# hapkido class format



## ajs1976 (Nov 4, 2004)

do you have a format that you follow for a typical class session?


----------



## kwanjang (Nov 4, 2004)

IMHO, it is essential to have a class plan if you hope to teach required material for advancement.  It would take far too much time for me to post a class outline, suffice it to say it is closely related to the rank and material the particular students in class have or require.

I spend considerably more time repeating material during the first six months than I do later, as learning the basics properly are the most important thing.  All other technique depends on good basics, and NOT having good basics by six months often results in students NEVER being able to change bad habits.  There is only a small window of opportunity that has new students excited enough to accept repetition drills, before they become bored stiff.  

I follow a simple plan.  A student MUST show me consistent proper application of whatever basic skill I teach them before I give them the next thing.  This makes good progress dependent on their OWN desire to learn new things... the ball is clearly in their park.  Lastly, our requirements to eight dahn are clearly outlined and placed on the Dojang wall.  EVERY student can see what needs to be done to earn their next rank.


----------



## ajs1976 (Nov 4, 2004)

Sorry, i didn't mean for a period of time, but for one class.
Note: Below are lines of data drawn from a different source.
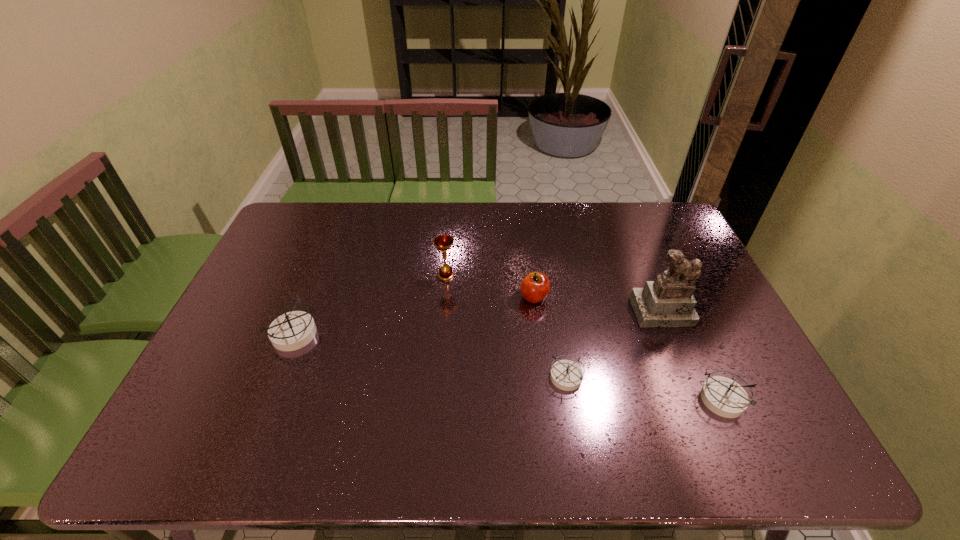 Identify the location of the leftmost compass. Image resolution: width=960 pixels, height=540 pixels. (291, 331).

I want to click on the leftmost object, so click(291, 331).

Where is `the shortest compass`? Image resolution: width=960 pixels, height=540 pixels. the shortest compass is located at coordinates (567, 375).

Find the location of `the shortest object`. the shortest object is located at coordinates (567, 375).

Find the location of a particular element. the rightmost compass is located at coordinates (723, 396).

Where is `the second shortest object`? the second shortest object is located at coordinates (723, 396).

In order to click on chalice in this screenshot , I will do `click(442, 242)`.

At what (x,y) coordinates should I click in order to perform the action: click on the fifth object from right to left. Please return your answer as a coordinate pair (x, y). Looking at the image, I should click on (442, 242).

Locate an element on the screen. figurine is located at coordinates (668, 301).

The height and width of the screenshot is (540, 960). What are the coordinates of `apple` in the screenshot? It's located at (535, 287). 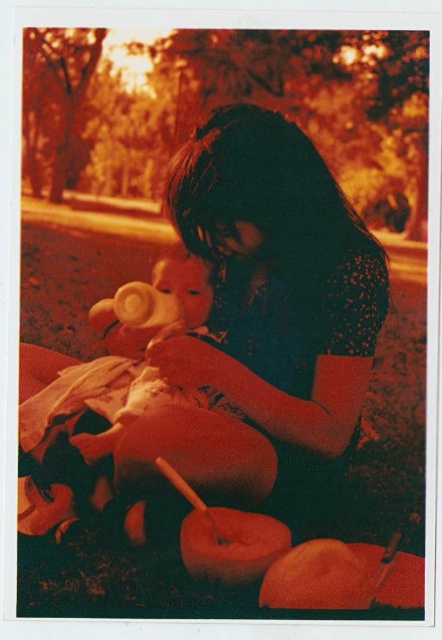 Does matte black dress at center have a greater height compared to smooth beige bottle at left?

Yes.

I want to click on matte black dress at center, so click(x=229, y=339).

The width and height of the screenshot is (442, 640). What do you see at coordinates (229, 339) in the screenshot? I see `matte black dress at center` at bounding box center [229, 339].

The image size is (442, 640). I want to click on matte black dress at center, so click(x=229, y=339). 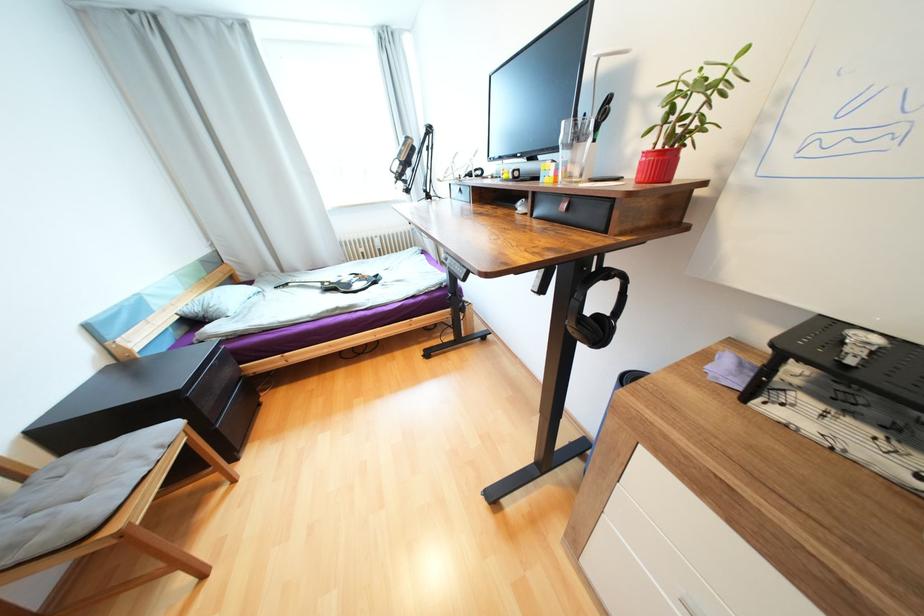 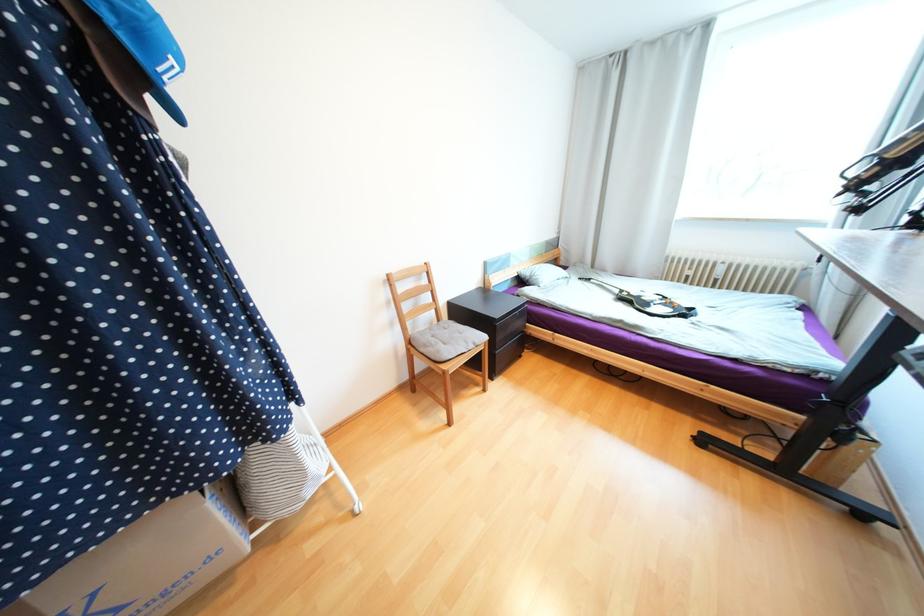 Question: The camera is either moving clockwise (left) or counter-clockwise (right) around the object. The first image is from the beginning of the video and the second image is from the end. Is the camera moving left or right when shooting the video?

Choices:
 (A) Left
 (B) Right

Answer: (B)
Something like what my master uses for TKD class:

Bow in
Warmup / stretching
Kicking Drills
Forms
One-step
Hosinsul
Something Extra
Bow out

We don't follow that for every class, but that seems like the normal format.


----------



## Paul B (Nov 4, 2004)

Here's a typical class....

Bow in
Stretching
Falling
Kicks/Strikes
Technique
Cool down/questions
Bow out

Technique is where we spend the most time,we only stretch and fall for about 15-20 min. because we usually like to get a lot of reps in technique.


----------



## ajs1976 (Nov 4, 2004)

Thanks.

How long is a typical class?


----------



## Paul B (Nov 4, 2004)

Depends on the day,usually 1.5 to 2 hrs.


----------



## kwanjang (Nov 4, 2004)

Typical class for adults is 1.5 - 2 hours long depending on rank and time needed to get the material across... higher rank needs more time:

Bow in
Mohm Puhl Ki
Hyung (in four directions)
Stretching (now we are ready for that)
Johk sool and soo ki
Bag work
nak bup
Koong joong hae jun
Ho shin sool
Mooki Sool
Cool down/questions
Bow out


----------



## glad2bhere (Nov 5, 2004)

If you are speaking of the typical Hapkido class, we usually breakdown this way---- in quarters. 
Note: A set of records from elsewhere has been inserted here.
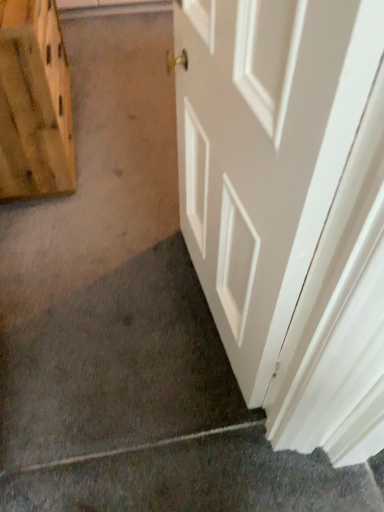 Question: Can you confirm if wooden plank at left is bigger than white glossy door at center?

Choices:
 (A) no
 (B) yes

Answer: (B)

Question: Considering the relative sizes of wooden plank at left and white glossy door at center in the image provided, is wooden plank at left taller than white glossy door at center?

Choices:
 (A) yes
 (B) no

Answer: (B)

Question: Is wooden plank at left outside white glossy door at center?

Choices:
 (A) yes
 (B) no

Answer: (A)

Question: Is wooden plank at left thinner than white glossy door at center?

Choices:
 (A) no
 (B) yes

Answer: (A)

Question: Is wooden plank at left in front of white glossy door at center?

Choices:
 (A) no
 (B) yes

Answer: (A)

Question: Considering the relative positions of wooden plank at left and white glossy door at center in the image provided, is wooden plank at left behind white glossy door at center?

Choices:
 (A) yes
 (B) no

Answer: (A)

Question: From the image's perspective, is gray matte concrete at lower left over wooden plank at left?

Choices:
 (A) yes
 (B) no

Answer: (B)

Question: From a real-world perspective, is gray matte concrete at lower left below wooden plank at left?

Choices:
 (A) no
 (B) yes

Answer: (B)

Question: From a real-world perspective, is gray matte concrete at lower left on top of wooden plank at left?

Choices:
 (A) no
 (B) yes

Answer: (A)

Question: Is gray matte concrete at lower left closer to the viewer compared to wooden plank at left?

Choices:
 (A) yes
 (B) no

Answer: (A)

Question: Is gray matte concrete at lower left next to wooden plank at left and touching it?

Choices:
 (A) no
 (B) yes

Answer: (A)

Question: Could you tell me if gray matte concrete at lower left is facing wooden plank at left?

Choices:
 (A) no
 (B) yes

Answer: (A)

Question: Is white glossy door at center positioned beyond the bounds of wooden plank at left?

Choices:
 (A) no
 (B) yes

Answer: (B) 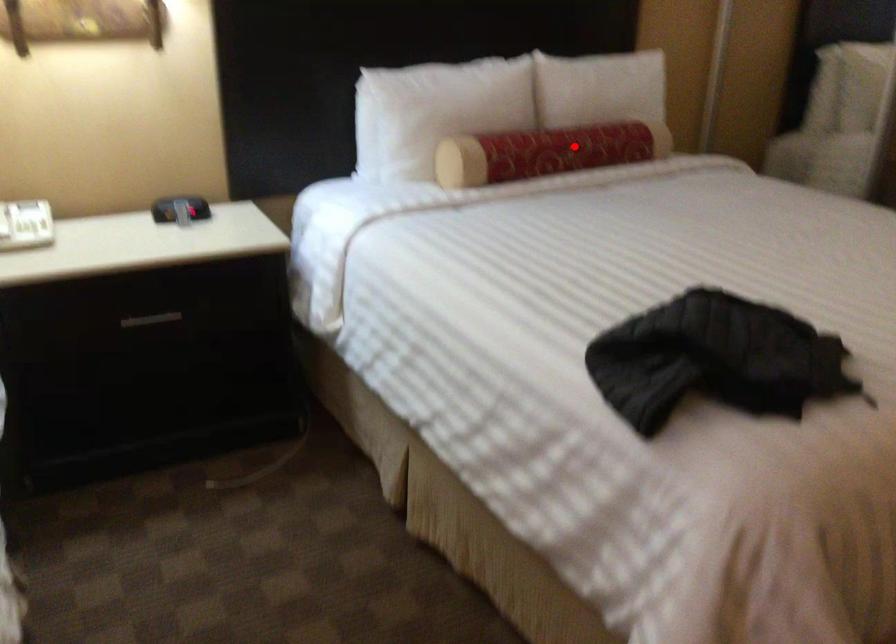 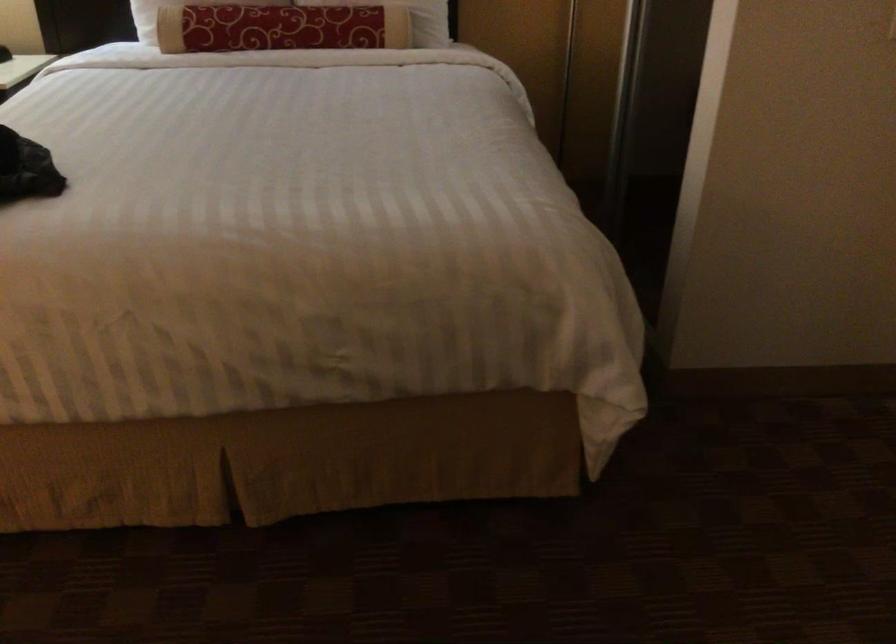 Find the pixel in the second image that matches the highlighted location in the first image.

(280, 28) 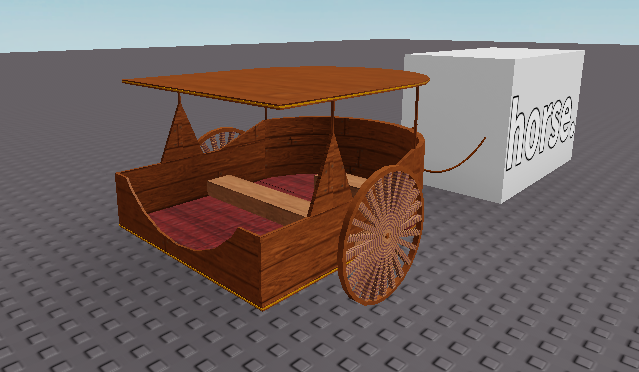 You are a GUI agent. You are given a task and a screenshot of the screen. Output one action in this format:
    pyautogui.click(x=<x>, y=<y>)
    Task: Click on the seat
    
    Given the screenshot: What is the action you would take?
    pyautogui.click(x=227, y=210) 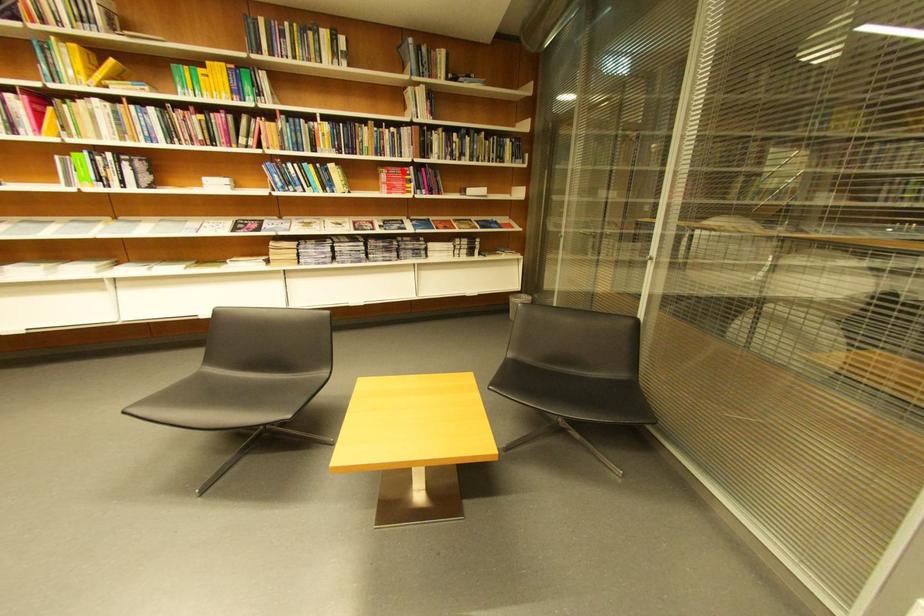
The first 25% or about 30 min is warm-up including breakfalls and rolling practice. 

The second 25% is concussive techniques including bagwork, or hyung, one-steps, combinations and drills. 

The third 25% is grappling which includes cataloging set orders of techniques, introducing new material, reviewing old techniques. 

The last 25% is practicum wherein we take what was done for the day and apply it in creative situations, practice variations of techniques or perform special drills involving concussive and grappling techniques. For higher ranks who are working on weapons this is the time that they breakoff and work those weapons as the weapon would inter-relate to MTHand material. FWIW. 

Best Wishes, 

Bruce


----------